Working out an SEM-style alternative to the multivariate normal

mike-lawrence · May 12, 2021, 6:08pm

Having encountered some restrictions of the multivariate normal that my data do not support, I’ve been looking at alternatives. While the previous link describes an efficient “pairwise” approach, it’s rather non-generative in structure, so I’ve more recently been playing with an SEM approach (with the vague feeling that it might work out to being formally equivalent to my pairwise approach, with the pairwise formulation reflecting a “sufficient statistics”-shortcut) but am encountering some conceptual blocks. So I’m hoping to get folks’ feedback on what I have so far.

First off, I’m definitely having trouble working out how to do things in a non-hierarchical context, so the below will all talk of the hierarchical case. Feel free to provide input on how to transform things to non-hierarchical if you have any insights there.

To establish our terminology, imagine multiple kinds of measurement that occur together in multiple sets such that there may be correlations among the measurement kinds across sets. Furthermore, with a combination of set and kind we can have multiple replicates.

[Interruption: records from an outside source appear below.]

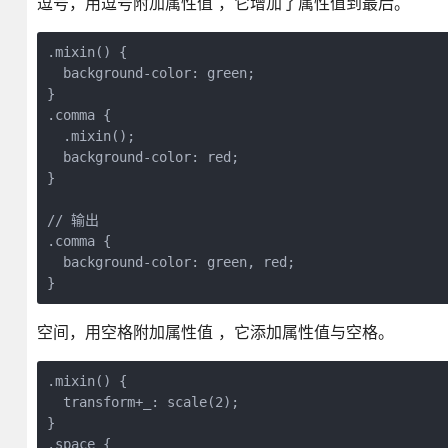
逗号，用逗号附加属性值 ，它增加了属性值到最后。
.mixin() {

  background-color: green;

}

.comma {

  .mixin();

  background-color: red;

}

// 输出

.comma {

  background-color: green, red;

}
空间，用空格附加属性值 ，它添加属性值与空格。
.mixin() {

  transform+_: scale(2);

}

.space {
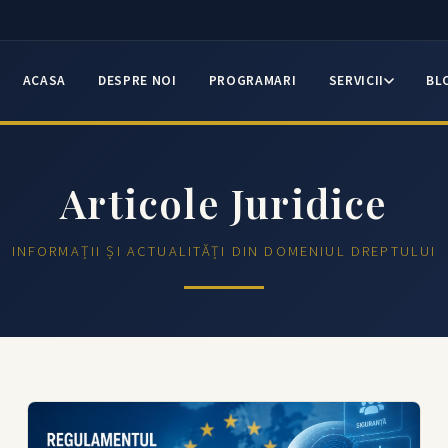
ACASA
DESPRE NOI
PROGRAMARI
SERVICII
BL
Articole Juridice
INFORMAȚII ȘI ACTUALITĂȚI DIN DOMENIUL DREPTULUI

A typical (non-centered) hierarchical multivariate-normal model would then be:

#include helper_functions.stan //defines: flatten_lower_tri
data{
	int<lower=2> ns ; //number of sets
	int<lower=2> nk ; //number of kinds
	int<lower=2> nr ; //number of replicates
	matrix[nr,nk] y[ns] ; // observations
}
parameters{
	real<lower=0> noise ; //measurement noise
	row_vector[nk] m ; //across-set mean per kind
	vector<lower=0>[nk] s ; //across-set sd per kind
	cholesky_factor_corr[nk] r_ ; //correlations (on cholesky-factor scale) among kinds
	matrix[nk,ns] z_ ; //helper variable for non-centered parameterization of z (see transformed parameters)
}
transformed parameters{
	// z: latent value for each set-by-kind combination, non-centered-parameterized
	matrix[ns,nk] z = rep_matrix(m,ns) + transpose(diag_pre_multiply(s,r_)*z_) ;
}
model{
	//priors
	noise ~ weibull(2,1) ; //prior on measurement noise
	m ~ std_normal() ; //prior on means
	s ~ weibull(2,1) ; //prior on sds
	r_ ~ lkj_corr_cholesky(1) ; //prior on correlations
	//mid-level structure (see also transformed parameters)
	to_vector(z_) ~ std_normal() ; //implies z~mvn(m,s,r)
	//observation-level structure (there are more efficient ways to compute this, but expressed as below for clarity)
	for(i_ns in 1:ns){
		for(i_nk in 1:nk){
			y[i_ns][,i_nk] ~ normal(z[i_ns][i_nk],noise) ;
		}
	}
}
generated quantities{
	// extract the implied correlations
	vector[(nk*(nk-1))%/%2] r = flatten_lower_tri(multiply_lower_tri_self_transpose(r_));
}

Now that model handles arbitrary numbers of kinds, but to build an SEM equivalent, let’s first consider the case of nk=2, in which case a neat parameterization is:

data{
	int<lower=2> ns ; //number of sets
	int<lower=2> nr ; //number of replicates
	matrix[nr,2] y[ns] ; //observations
}
parameters{
	real<lower=0> noise ; //measurement noise
	row_vector[2] m ; //across-set mean per kind
	vector<lower=0>[2] s ; //across-set sd per kind
	real<lower=-1,upper=1> r ; // correlation
	vector[ns] c ; // common latent
	matrix[ns,2] u ; // unique latents
}
transformed parameters{
	matrix[ns,2] z ;
	real rsq = pow(r,2) ;
	z[,1] = m[1] + s[1] * ( c*rsq + u[,1]*(1-rsq) ) ; // c always weights positively on the first outcome
	if(r>0){
		//positive correlation case
		z[,2] = m[2] + s[2] * ( c*rsq + u[,2]*(1-rsq) ) ;
	}else{
		//negative correlation case
		z[,2] = m[2] + s[2] * ( -c*rsq + u[,2]*(1-rsq) ) ;
	}
}
model{
	//priors
	noise ~ weibull(2,1) ; //prior on measurement noise here
	m ~ std_normal() ; //prior on means here
	s ~ weibull(2,1) ; //prior on SDs here
	r ~ uniform(-1,1) ; //prior on correlation here
	//mid-level structure
	to_vector(u) ~ std_normal() ; // u must have std_normal
	to_vector(c) ~ std_normal() ; // c must have std_normal
	//observation-level structure
	for(i_n in 1:ns){
		y[i_n][,1] ~ normal(z[i_n,1],noise) ;
		y[i_n][,2] ~ normal(z[i_n,2],noise) ;
	}
}

In that formulation, we have an explicit parameter for the correlation between the two kinds of measurement, and encode the correlation structure by modelling the latent vectors in z as simplex-weighted combinations of a latent variable common to both measurements and a latent variable unique to each kind.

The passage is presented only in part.